Pilates for running: 5 tips from an expert
Pilates for running is an incredible way to restore balance to your body and can be an effective tool to help you run further and stronger
As a runner, you’ve no doubt noticed some imbalances in your body as the result of your sport, even with the best trail running shoes on your feet. Whether it’s tight hamstrings and hips or low back pain, the amazing cardiovascular benefits of running can be offset by the repercussions of high impact and repetitive movements, but this doesn’t mean you have to quit – far from it. Pilates for running is an incredible way to restore balance to your body and can be an effective tool to help you run further and stronger.
Pilates is a physical fitness system developed in the early 20th century by Joseph Pilates that focuses on core strengthening and joint mobility using low impact movements. It can be done on a mat or on equipment such as a reformer.
We spoke to pilates instructor Jen Kaplan, a long-distance runner herself who trains elite athletes at her studio, Pelodog Pilates + Indoor Cycling, in Lake Tahoe. Kaplan, a former lawyer who has also taught pilates in San Francisco and Vail, finds that pilates is extremely effective for activating and strengthening the muscles that runners use the least:
“It's really about identifying where the muscle imbalances are in your body and then starting to correct those imbalances. If you look at pretty much any runner from a pro level marathon runner to a novice, almost every single one of those people is going to be quad dominant and pretty weak in the core and glutes.”
The result of this is often limited range of motion through the hips and can lead to back pain and even disc compression, according to Kaplan. With her running clients, she focuses on creating space in the muscle structure for bones then strengthening the muscles to move in a more balanced fashion.
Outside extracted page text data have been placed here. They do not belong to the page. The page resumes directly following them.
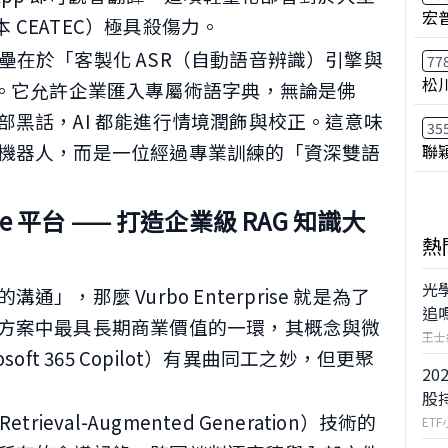
宏
本 CEATEC）極具殺傷力。
業壁壘在於「客製化 ASR（自動語音辨識）引擎與
77
松
）技術」。它允許企業匯入專屬術語字典，無論是佛
部黑話，AI 都能進行情境潤飾與校正。這意味
35
機器人，而是一位經過專業訓練的「資深雙語
聯
ise 平台 —— 打造企業級 RAG 知識大
熱
光
，那麼 Vurbo Enterprise 就是為了
追
方案中最具長期商業價值的一環，其概念與微
王士
osoft 365 Copilot）有異曲同工之妙，但更聚
20
股
ieval-Augmented Generation）技術的
ET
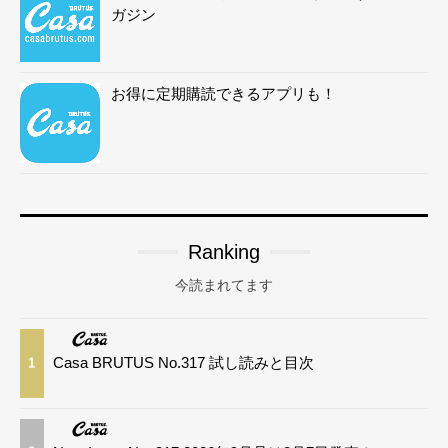
ガジン
お得に定期購読できるアプリも！
Ranking
今読まれてます
Casa BRUTUS No.317 試し読みと目次
1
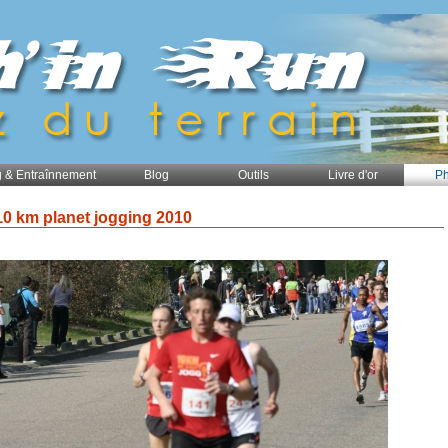
 & Entraînnement
Blog
Outils
Livre d'or
Ph
10 km planet jogging 2010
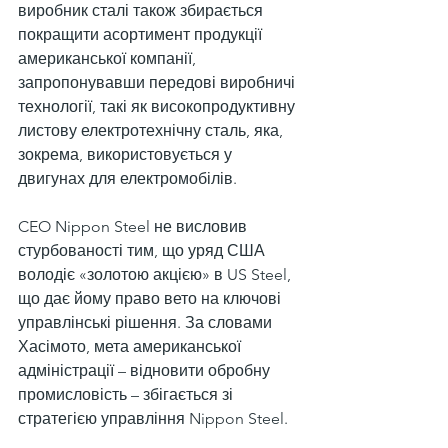
виробник сталі також збирається 
покращити асортимент продукції 
американської компанії, 
запропонувавши передові виробничі 
технології, такі як високопродуктивну 
листову електротехнічну сталь, яка,  
зокрема, використовується у 
двигунах для електромобілів.
CEO Nippon Steel не висловив 
стурбованості тим, що уряд США 
володіє «золотою акцією» в US Steel, 
що дає йому право вето на ключові 
управлінські рішення. За словами 
Хасімото, мета американської 
адміністрації – відновити обробну 
промисловість – збігається зі 
стратегією управління Nippon Steel.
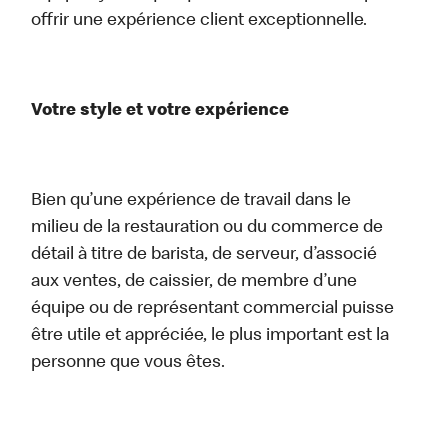
offrir une expérience client exceptionnelle.
Votre style et votre expérience
Bien qu’une expérience de travail dans le
milieu de la restauration ou du commerce de
détail à titre de barista, de serveur, d’associé
aux ventes, de caissier, de membre d’une
équipe ou de représentant commercial puisse
être utile et appréciée, le plus important est la
personne que vous êtes.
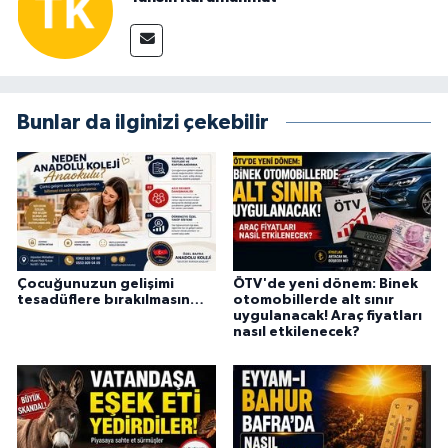
Bunlar da ilginizi çekebilir
Çocuğunuzun gelişimi
ÖTV'de yeni dönem: Binek
tesadüflere bırakılmasın…
otomobillerde alt sınır
uygulanacak! Araç fiyatları
nasıl etkilenecek?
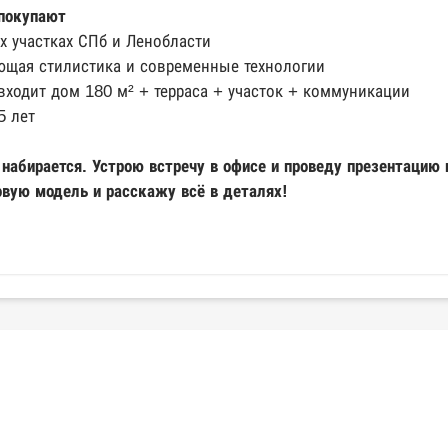
покупают
 участках СПб и Ленобласти
ающая стилистика и современные технологии
входит дом 180 м² + терраса + участок + коммуникации
5 лет
 набирается. Устрою встречу в офисе и проведу презентацию 
вую модель и расскажу всё в деталях!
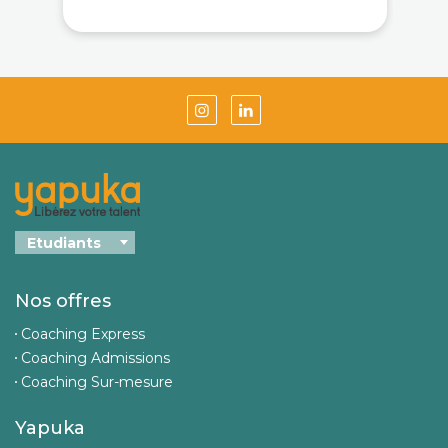
Nos offres
Coaching Express
Coaching Admissions
Coaching Sur-mesure
Yapuka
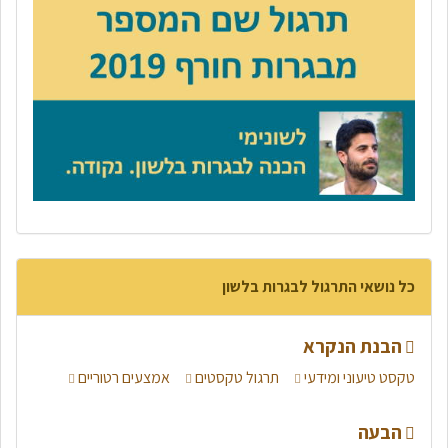
כל נושאי התרגול לבגרות בלשון
הבנת הנקרא
טקסט טיעוני ומידעי
תרגול טקסטים
אמצעים רטוריים
הבעה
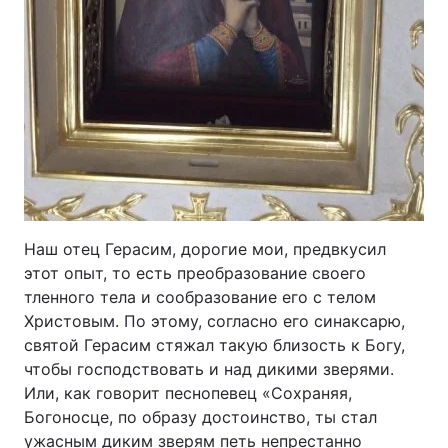
Наш отец Герасим, дорогие мои, предвкусил
этот опыт, то есть преобразование своего
тленного тела и сообразование его с телом
Христовым. По этому, согласно его синаксарю,
святой Герасим стяжал такую близость к Богу,
чтобы господствовать и над дикими зверями.
Или, как говорит песнопевец «Сохраняя,
Богоносце, по образу достоинство, ты стал
ужасным диким зверям петь непрестанно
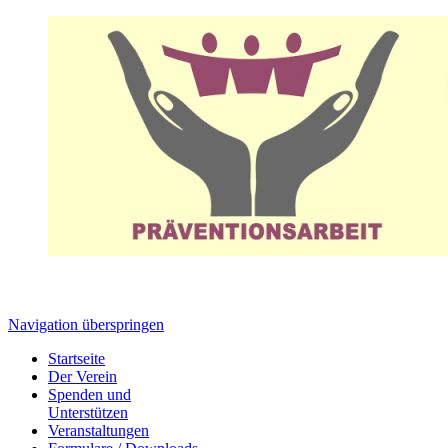
Navigation überspringen
Startseite
Der Verein
Spenden und
Unterstützen
Veranstaltungen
“If you think of a runner who’s super tight in their hip flexors, that is actually going to pull the pelvis forward from a bone perspective, so that person is going to be living in a pelvic tuck which means you won't have the range of motion available to extend your hip and that’s going to compress discs over time.”
In addition to opening the muscles such as the hip flexors, Kaplan focuses on strengthening the posterior muscles that are underused in running – the back muscles, hamstrings and glutes as well as the abdominals that are needed to stabilize your spine when you’re going up and downhill.
Furthermore, Kaplan pointed to the emphasis on lateral muscles in pilates – the outer glutes, inner thighs and obliques – which aren’t used in the linear movements running but are needed to stabilize your hips and back. Strengthening these muscles is all about allocating the work amongst different muscle groups, which will actually help to improve your running technique and stamina, according to Kaplan.
“You’ll be able to run further without injury and you’ll be able to run with more power because more muscles are going to be coming to the party.”
Then there’s the effects of improved joint mobility and better posture, which are key benefits of practicing pilates.
“If you’re able to run with a more open chest and a strong upper back you’re going to be able to go longer,” says Kaplan.
When it comes to doing reformer pilates, which involves operating equipment, you’ll want to take a few lessons with a trained professional. However, there are a few simple moves you can safely start today that can make a big difference when it comes to your running.
The pelvic curl
Similar to a yoga bridge, Kaplan says she does 6-8 pelvic curls before every running race to improve the mobility of her spine and hip flexors, those muscles on the front of your hips that contract to lift your leg up with every stride.
“Pretty much every single runner is going to be dominant and tight in their hip flexors so if you stretch their hip flexors and then spend some time strengthening their lowers abs and glutes then they’re going to be more free in the front of the hips to be upright and then they’re going to share the load on the hip flexors with the abs and the glutes,” she explains.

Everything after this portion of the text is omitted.